Health data is crucial to improving large-scale public wellness and patient safety. For Mitch Dandurand, a health data analyst and epidemiologist for Lorain County Public Health in Elyria, Ohio, statistics have always proved fascinating. Although initially focused on performance management, Dandurand made the full-time transition to epidemiology when the COVID-19 pandemic hit in 2020. Since then, he’s aided in the collection of key data points regarding the spread of infection.
An Affinity for Health Data
“I’ve always had a fondness for statistics; however, I wasn’t really into business analytics or number crunching for, let’s say, accounting,” Dandurand says. “I entered my graduate studies in public health, initially starting in environmental health. My first semester, we had to take a basic epidemiology course; I knew within the first couple of weeks of that course that it was what I was looking for.”
Dandurand gained experience in health data analytics while in his last semester of graduate school, which prompted him to later apply for positions with local health departments. In 2015, he accepted a job in Lorain County.
“As a data analyst with the Lorain County public health department, I was mostly doing performance management and quality improvement projects,” he says. “When COVID-19 hit, we had to put a pause on those types of projects and transition into the epidemiology sector. I was promoted to full-time epidemiologist about a year ago.”
Data Collection in a Pandemic
In his current role as an epidemiologist, Dandurand has become fully immersed in the world of infectious diseases, which includes acting as the communication channel between the health department and local hospitals.
“It’s a lot of data gathering from hospitals—mainly underlying conditions of patients who are hospitalized, their vaccine status, their labs, prior infections, and getting all of that health information into a state reporting system,” he says.
The COVID-19 pandemic, while strenuous on healthcare systems, has strengthened the relationship between the health department and the other health sectors within the county. This newfound relationship has allowed for a more fruitful collaboration when looking to aggregate data and improve public health, according to Dandurand.
“A single entity cannot make a large difference in public health,” he says. “For example, if pre-term births are increasing, how are we going to stop that increase? The health department can’t do that alone; the hospitals can’t do that alone. The pandemic, while tragic in many ways, has definitely improved our relationship with these community partners. We’re excited to keep that momentum going.”

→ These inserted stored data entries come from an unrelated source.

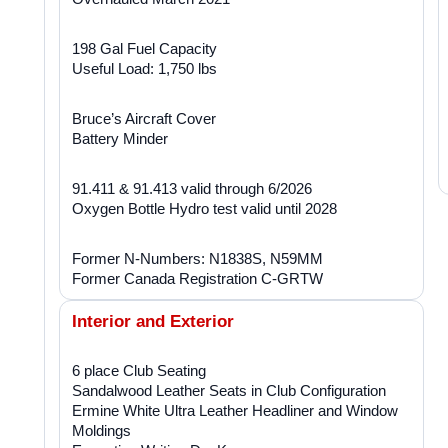
198 Gal Fuel Capacity
Useful Load: 1,750 lbs
Bruce’s Aircraft Cover
Battery Minder
91.411 & 91.413 valid through 6/2026
Oxygen Bottle Hydro test valid until 2028
Former N-Numbers: N1838S, N59MM
Former Canada Registration C-GRTW
Interior and Exterior
6 place Club Seating
Sandalwood Leather Seats in Club Configuration
Ermine White Ultra Leather Headliner and Window
Moldings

Building Key Relationships
While the COVID-19 pandemic continues to be a critical juncture for health data collection, Dandurand has started to shift into community health assessments and community health improvement plans, which are federal regulations for local health departments and hospitals. The goal through these assessments is to achieve a comprehensive understanding of health within specific communities.
“I’m responsible for all the secondary data analysis within these health assessments. That includes a lot of birth outcomes and chronic disease outcomes. COVID-19 will appear occasionally,” Dandurand says. “The goal is to assemble teams comprised of key stakeholders, such as rehab facilities, first responders, and doctors, get them in the same room, and have them come up with a plan to address the public health issues that arise from the data we collect.”
Dandurand’s work is unique yet exists adjacent to that of health information professionals. He understands the specific challenges they face when it comes to streamlining data collection with regards to patient safety and improvement of public health. With HIPAA privacy issues and myriad databases, the ultimate goal is to leverage technology that facilitates the sharing of key data points.
“It’s not so much that we need better technology; it’s more that we need technology to communicate,” he says. “Being able to aggregate data and having systems that are interoperable would allow for great progress in what we’re all doing. It’s gotten better, but it’s still in its infancy stages.”
Planning for the Future
Similar to the collaboration with key stakeholders when formulating a public health plan, Dandurand posits that health information professionals can provide valuable insight in the data aggregation process, including incidence rates at the patient level, which paint a clearer picture of overall population health.
“I can see our top causes of death and our death rates for various demographics, but we don’t know what the incidence rate is,” he says. “For example, how many people in our county have diabetes? How many people in our county have mismanaged diabetes? Is that population increasing? That type of information allows us to plan better.”
Looking toward the future, Dandurand sees value in expanding his reach in an effort to further improve the aggregation and analysis of health data.
“I still have plenty to learn at Lorain County, but I would eventually want to move into other counties and continue my work there,” he says. “I want to continue to build those relationships with other community partners.”
With the knowledge he’s gained through is work at Lorain County, Dandurand is poised to make a lasting impact in public health.